Chawawa (29) is to meet the friends, family and foes of Robert Mugabe for the Channel 4 documentary.

Rumpus Media's hour-long single How to Survive A Dictator will use interviews and archive footage, as well as comedy sketches, as Chawawa explores Mugabe's complex life; from his extraordinary fight for independence for his people, to ruling them with an iron fist for nearly 40 years.

Among the contributors are Mugabe's nephews who have a "rose-tinted" view of their uncle, his former friend Wilf, who cut ties with the dictator after the massacre of 20 000 civilians, Mugabe's spiritual adviser and some of his many victims. Chawawa will also go head-to-head with a Mugabe ally accused of brutal violence and intimidation.

The film was nearly derailed after Chawawa's original plans to travel to Zimbabwe were thwarted at the last-minute when his filming visas were cancelled by the authorities in Harare with no explanation.

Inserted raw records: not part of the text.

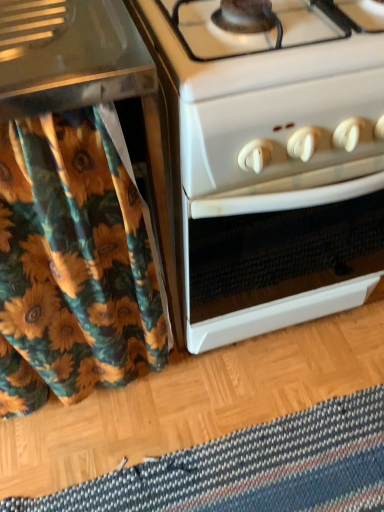 Locate an element on the screen. The image size is (384, 512). vacant area on top of striped woolen mat at lower center (from a real-world perspective) is located at coordinates (261, 473). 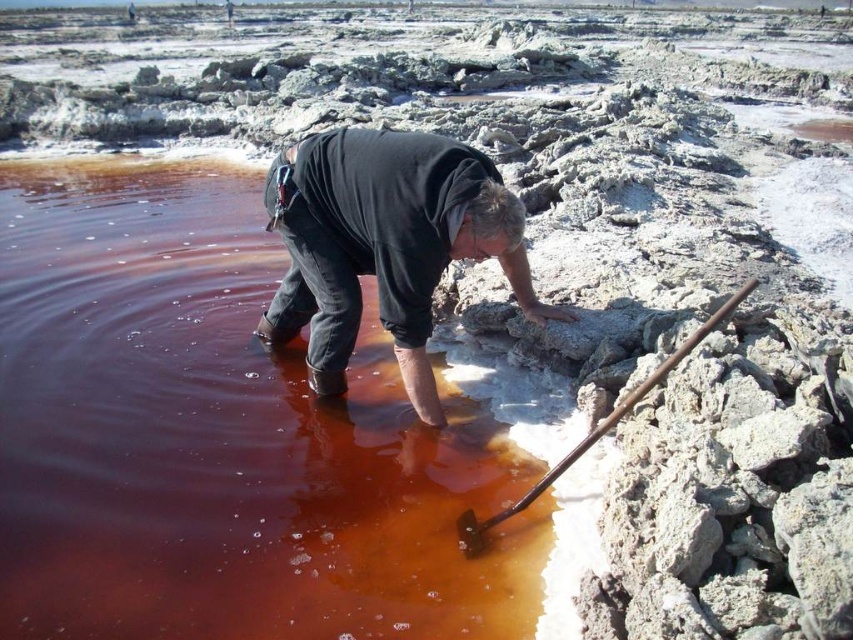 Question: From the image, what is the correct spatial relationship of brown liquid at lower left in relation to black cotton shirt at center?

Choices:
 (A) left
 (B) right

Answer: (A)

Question: Which is farther from the black cotton shirt at center?

Choices:
 (A) rusty metal shovel at lower right
 (B) brown liquid at lower left

Answer: (A)

Question: Can you confirm if brown liquid at lower left is positioned below black cotton shirt at center?

Choices:
 (A) yes
 (B) no

Answer: (A)

Question: Which point is farther to the camera?

Choices:
 (A) (601, 428)
 (B) (112, 476)

Answer: (B)

Question: Is black cotton shirt at center positioned at the back of rusty metal shovel at lower right?

Choices:
 (A) yes
 (B) no

Answer: (A)

Question: Estimate the real-world distances between objects in this image. Which object is farther from the rusty metal shovel at lower right?

Choices:
 (A) black cotton shirt at center
 (B) brown liquid at lower left

Answer: (B) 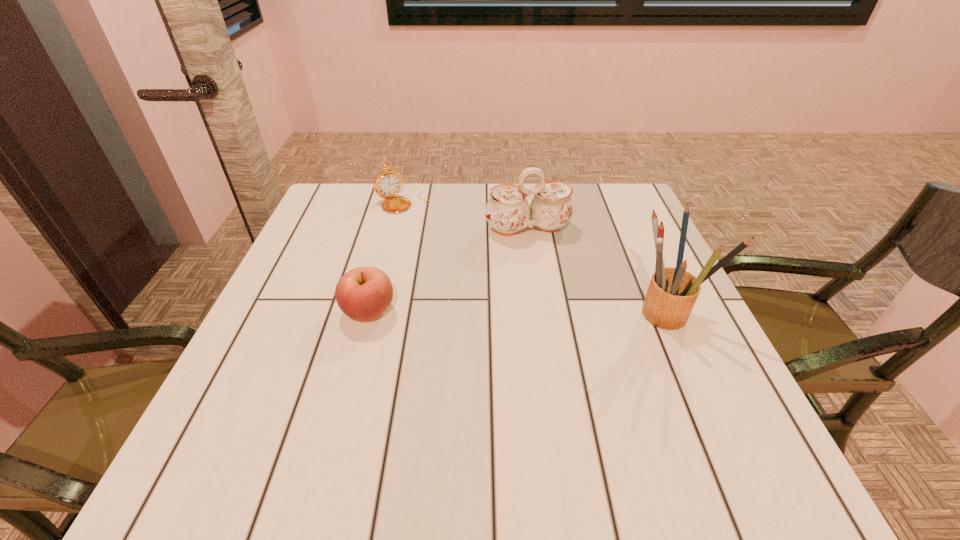 The image size is (960, 540). I want to click on vacant point located 0.380m on the face of the pocket watch, so click(492, 292).

Where is `free spot located 0.250m by the handle of the second object from right to left`? This screenshot has height=540, width=960. free spot located 0.250m by the handle of the second object from right to left is located at coordinates (564, 315).

Where is `vacant space located by the handle of the second object from right to left`? vacant space located by the handle of the second object from right to left is located at coordinates (579, 353).

In order to click on free spot located by the handle of the second object from right to left in this screenshot , I will do `click(541, 255)`.

Where is `pocket watch that is positioned at the far edge`? pocket watch that is positioned at the far edge is located at coordinates (387, 184).

This screenshot has height=540, width=960. Identify the location of chinaware present at the far edge. (507, 211).

You are a GUI agent. You are given a task and a screenshot of the screen. Output one action in this format:
    pyautogui.click(x=<x>, y=<y>)
    Task: Click on the apple present at the left edge
    
    Given the screenshot: What is the action you would take?
    pyautogui.click(x=364, y=293)

This screenshot has height=540, width=960. In order to click on pocket watch at the left edge in this screenshot , I will do `click(387, 184)`.

The height and width of the screenshot is (540, 960). I want to click on object that is at the right edge, so click(672, 292).

Locate an element on the screen. The width and height of the screenshot is (960, 540). object located in the far left corner section of the desktop is located at coordinates (387, 184). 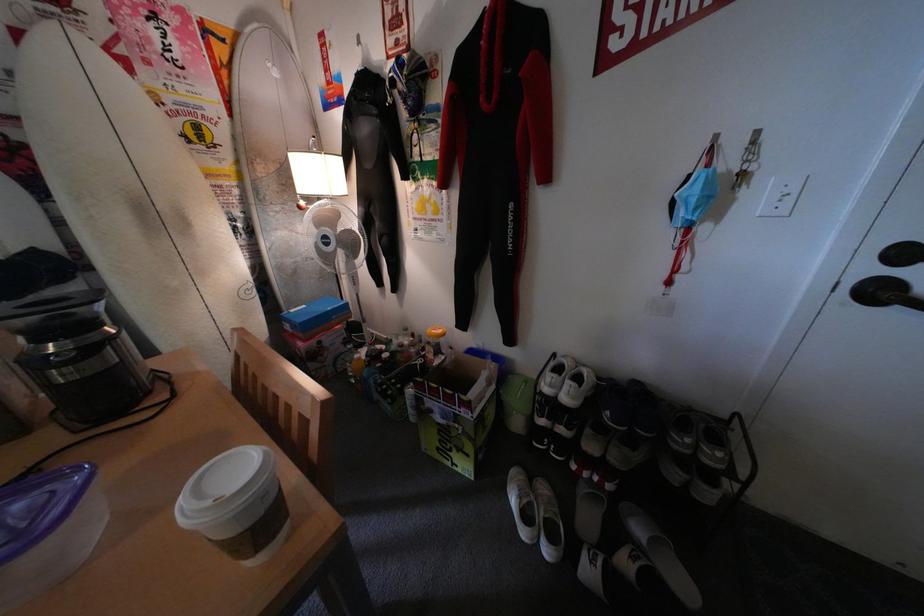 Locate an element on the screen. The image size is (924, 616). orange-capped bottle is located at coordinates (436, 341). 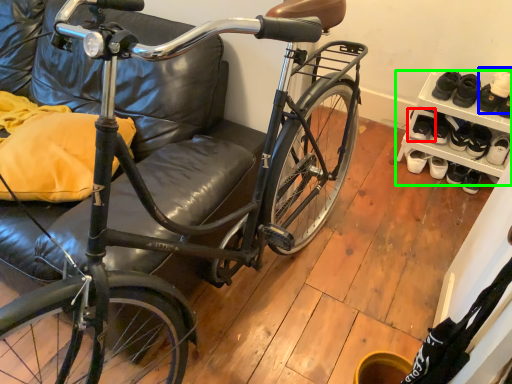 Question: Which object is positioned farthest from footwear (highlighted by a red box)? Select from shoe (highlighted by a blue box) and shelf (highlighted by a green box).

Choices:
 (A) shoe
 (B) shelf

Answer: (A) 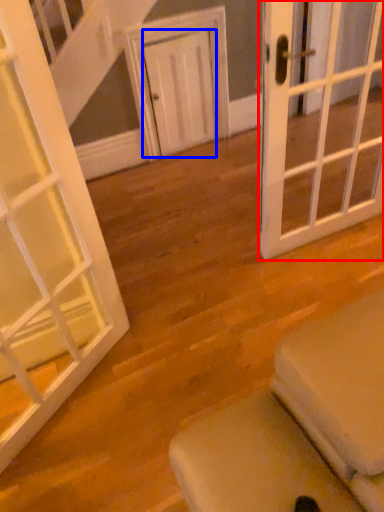 Question: Which object appears farthest to the camera in this image, door (highlighted by a red box) or door (highlighted by a blue box)?

Choices:
 (A) door
 (B) door

Answer: (B) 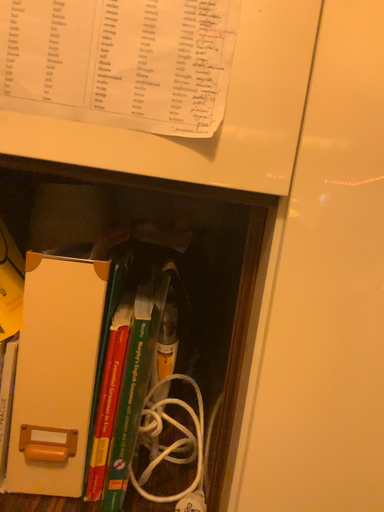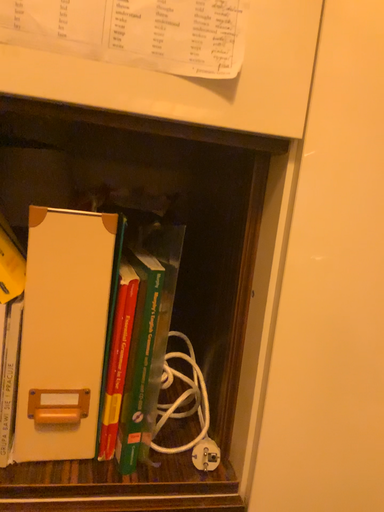 Question: Which way did the camera rotate in the video?

Choices:
 (A) rotated right
 (B) rotated left

Answer: (A)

He subsequently headed to South Africa to make the film.

How to Survive A Dictator was commissioned by Shaminder Nahal, the head of specialist factual productions at Channel 4, a British free-toair public broadcast television network headquartered in London.

It is executive produced by Morgan Roberts and Iain Wimbush, with Chawawa producing alongside Beya Kabelu. He shared writing credits alongside Joe McCardle. Paul Taylor directs, with Hannah Stupple serving as production executive, and Lucy Cartledge and Rebecca Gilchrist managing production.

Nahal promised the single will be a "fresh mix of contemporary history, biography and personal journey, it's revelatory, eye-opening and plays with form in the unique way only Munya could pull off".

Roberts added: "Munya's brilliant ability to blend intelligence, insight, heart and humour with Cecil Rhodes impersonations is a rare and beautiful gift."

Chawawa said that Zimbabwe is "like a blueprint" for his personality. "I never fully understood why I had to leave [Zimbabwe] and this documentary, for me, was a chance to uncover that," he said.

"But let me tell you: it's an emotional rollercoaster, especially after I found out my filming visa was rejected. But in true sneaky, satirist style — we managed to tell the story another way . . . and I can't wait for people to see it."

Chawawa was born in Derby, England, and spent his childhood in Zimbabwe. When his family returned to Britain in his youth, he studied at Notre Dame High School in Norwich and proceeded to the University of Sheffield, earning a Bachelor of Science degree in psychology in 2014.

His popularity grew during the Covid-19 pandemic when he gripped the imagination with social media sketches dripping with rib-tickling satire.